Je n’ai pas la prétention d’avoir la pédagogie innée — ni acquise. Etre pédagogue est un long cheminement, et bien malin qui en voit la fin avant la retraite. Sans doute se dit-on plus tard, beaucoup plus tard : « Tiens, ce cours-là, j’aurais dû le faire comme ci… Tiens, cet élève-ci, j’aurais pu le récupérer comme ça. » « La route est longue qui mène à la pédagogie », note Frank McCourt (Teacher Man, Belfond, 2006).

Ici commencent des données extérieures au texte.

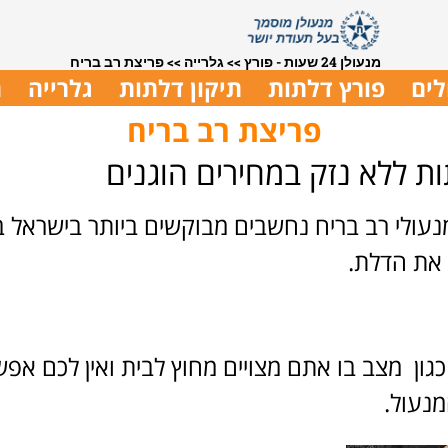
מנעולן 24 שעות - פורץ
>>
גלרייה
>>
פריצת רב בריח
לים
פורץ דלתות
תיקון דלתות
גלרייה
ת
פריצת רב בריח
ת ללא נזק במחירים הוגנים
 מנעולי רב בריח נחשבים מבוקשים ביותר בישראל
 את הדלת.
ח כגון מצב בו אתם מצויים מחוץ לבית ואין לכם א
נעול.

D’où mon ébahissement quand j’ai appris, vers la fin des années 90, avec le grand déferlement des « sciences de l’éducation », qu’apprendre, cela s’enseignait — et que les « formateurs de formateurs », les « apprenants d’apprenants d’apprenants », savaient, eux, ce qu’était la pédagogie.
Stupéfaction et bientôt colère, quand j’ai réalisé que les Diafoirus qui régentaient les IUFM en connaissaient bien peu, très peu, en fait de pédagogie. Je me serais sans doute incliné devant des maîtres — j’en ai évoqué un, ici même, il y a quelques mois (http://bonnetdane.midiblogs.com/archive/2006/08/index.html), et je pourrais en nommer deux ou trois autres : Robert-Léon Wagner, l’un des meilleurs grammairiens du dernier demi-siècle, ou Roland Barthes — c’était un plaisir absolu que de suivre ses cours sur les figures du discours amoureux — et c’était le discours du Maître lui-même qui était la meilleure démonstration que tout discours parle d’amour — quand bien même il parlerait… de pédagogie, parmi tant d’autres sujets invraisemblables.
Mais cette prétention à régenter l’enseignement, venant de surcroît de gens qui trop souvent ont trouvé dans les « sciences de l’éducation » une porte de sortie et une ligne de fuite devant un métier qui les épouvantait, était — est — insupportable.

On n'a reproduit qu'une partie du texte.